27 avr. 2019

Royaume de vent et de colères de Jean-Laurent del Socorro - Histoire d'histoires

Auteur : Jean-Laurent Del Socorro
Éditeur : J'ai lu
Genre : Fantasy, Roman historique
Pages : 272 (format poche)

Le résumé : Deux ans avant l'édit de Nantes qui met fin aux guerres de Religion, Marseille la catholique s'oppose à Henri IV, l'ancien protestant. Une rébellion, une indépendance que ne peut tolérer le roi. A La Roue de Fortune se croisent des passés que l'on cherche à fuir et des avenirs incertains : un chevalier usé et reconverti, une vieille femme qui dirige la guilde des assassins, un couple de magiciens amoureux et en fuite, et la patronne, ancienne mercenaire qui s'essaie à un métier sans arme. Les pions sont en place. Le mistral se lève. La pièce peut commencer.

Ma chronique : Royaume de vent et de colères est passé à deux doigts de devenir une relique de ma PAL. Fin comme il est je l'y avais totalement oublié jusqu'à venir chipoter, un peu par hasard, dans mes étagères. Ni une ni deux j'ai embarqué pour Marseille - ça tombe bien, j'y ai jamais mis les pieds - et autant vous dire que Jean-Laurent del Socorro a su me convaincre du passé chargé de la cité. Pas de quoi renflouer les caisses de l'office du tourisme marseillais, mais matière à voir d'un autre œil la ville côtière.

Dans une France ravagée par la guerre que se mènent catholiques et protestants au XVIe siècle, se dresse une fière cité indépendante : Marseille. Dirigée d'un main de fer par la Ligue Catholique en conflit ouvert avec la couronne, Marseille ne reconnait que sa propre autorité et n'entend pas ployer sous l'autorité d'Henri IV, roi protestant. Or l'armée de ce même roi vient de se masser devant ses lourdes portes, et sans le soutien de la Savoie et de la Provence, la victoire de la cité semble compromise. Seul l'appui du Royaume d'Espagne et le mouillage de ses galères au port apporte quelques espoirs aux Marseillais ... mais guère de certitudes. En ses murs, une auberge : La Roue de Fortune, théâtre de bien des rencontres, de bien des histoires et qui sait, de la victoire ou de la défaite.

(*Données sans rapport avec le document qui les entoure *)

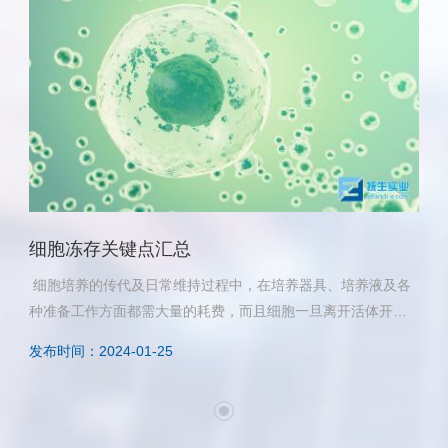
细胞冻存关键点汇总
细胞培养的传代及日常维持过程中，在培养器具、培养液及各
种准备工作方面都需大量的耗费，而且细胞一旦离开活体开始
原代培养，它的各种生物特性都将逐渐发生变化并随着传代次
发布时间：2024-01-25
数的增加和体外环境条件的变化而不断有新的变化。因此及时
进行细胞冻存十分必要。细胞冷冻储存在-70℃冰箱中可以保存
一年之久；细胞储存在液氮中，温度达-196℃，理论上储存时
间是无限的。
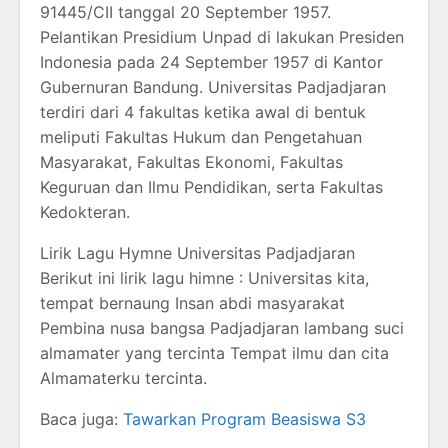
91445/CII tanggal 20 September 1957.
Pelantikan Presidium Unpad di lakukan Presiden
Indonesia pada 24 September 1957 di Kantor
Gubernuran Bandung. Universitas Padjadjaran
terdiri dari 4 fakultas ketika awal di bentuk
meliputi Fakultas Hukum dan Pengetahuan
Masyarakat, Fakultas Ekonomi, Fakultas
Keguruan dan Ilmu Pendidikan, serta Fakultas
Kedokteran.
Lirik Lagu Hymne Universitas Padjadjaran
Berikut ini lirik lagu himne : Universitas kita,
tempat bernaung Insan abdi masyarakat
Pembina nusa bangsa Padjadjaran lambang suci
almamater yang tercinta Tempat ilmu dan cita
Almamaterku tercinta.
Baca juga:
Tawarkan Program Beasiswa S3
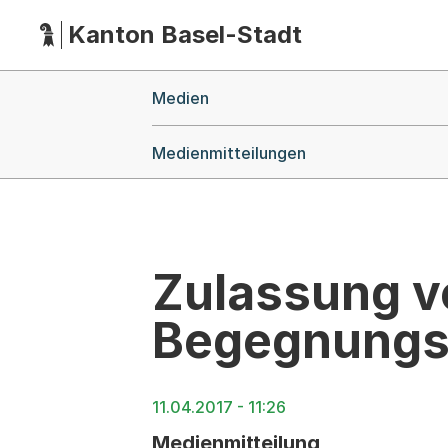
Kanton Basel-Stadt
Hauptnavigation
(Dieser Link führt zur Startseite)
Breadcrumb-Navigation
Medien
Medienmitteilungen
Zulassung vo
Begegnungsz
11.04.2017 - 11:26
Medienmitteilung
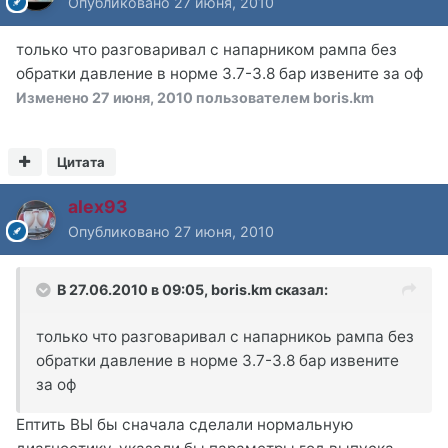
Опубликовано
27 июня, 2010
только что разговаривал с напарником рампа без
обратки давление в норме 3.7-3.8 бар извените за оф
Изменено
27 июня, 2010
пользователем boris.km
Цитата
alex93
Опубликовано
27 июня, 2010
В 27.06.2010 в 09:05, boris.km сказал:
только что разговаривал с напарникоь рампа без
обратки давление в норме 3.7-3.8 бар извените
за оф
Ептить ВЫ бы сначала сделали нормальную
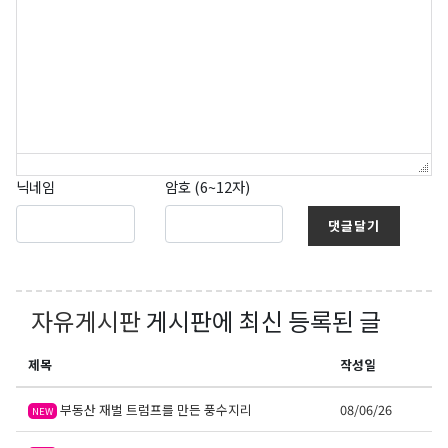
닉네임
암호 (6~12자)
댓글달기
자유게시판
게시판에 최신 등록된 글
제목
작성일
부동산 재벌 트럼프를 만든 풍수지리
08/06/26
NEW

J'aime la Fantasy, j'aime les romans historiques ; j'étais donc toute désignée pour passer un moment d'anthologie avec Jean-Laurent del Soccoro dont on m'avait vendu Royaume de vent et de colères comme le roman de Fantasy historique à côté duquel ne pas passer. Et finalement, est-ce que ça l'a fait à ce point ? Non, mais c'était une lecture sympa et absolument pas contraignante. Des personnages, ce récit en compte cinq - un pour chaque doigt. Cinq personnalités, cinq survivants qui se partagent une narration expéditive à la première personne et dont on apprend à connaître les démons, ambitions, rêves et regrets. Leur vie telle qu'elle fut, ils nous la livrent sans fard ni pathos d'un ton brut d'honnêteté, alors que derrière leurs petites histoires de petites gens se dresse la grande. Le roue tourne, les entraîne avec eux et les écrase à moins qu'ils ne frappent les premiers et la brisent. Royaume de vent et de colères, c'est l'Histoire avec un grand H vue d'en bas, vue du peuple, et c'est aussi réussi que poignant.

De là cependant à parler de Fantasy historique, j'hésite. On est plutôt dans un roman historique pur et simple, une microscopique touche de magie en plus - l'Artbon, comme le nomme del Socorro, finalement trop discret pour qu'on le regrette vraiment. Le récit aurait pu s'en passer comme il aurait pu en proposer davantage, et Royaume de vent et de colères peine à émerger de cet entre-deux nébuleux. Magie or not, telle n'est pas la seule question : l'ambition historique du roman est bien là, avec son contexte historique brillamment remis, ses grandes lignes et sa multitude de subtilités politiques, mais digérer le tout en moins de trois cent pages, c'est tendu - surtout quand s'y emmêle une construction narrative à la temporalité déroutante. Peut-être aurait-il fallu alléger la dose ou, à l'inverse, s'étaler plus longuement et dépasser allègrement les quatre cent pages. Royaume de vent et de colères est de ces romans à la fois trop courts et trop longs, et dont on peine à savoir ce qui aurait finalement mieux valu. 

L'éternel combat du fond et de la forme, en somme, et dont la forme est de mon avis la grande perdante. Qu'à cela ne tienne, j'ai tout de même dans l'idée de re-challenger l'auteur en parcourant un de ces jours son second récit Boudicca. Pour ce qui est de Royaume de vent et de colères, ce n'est qui rendez-vous manqué, j'en suis sûre.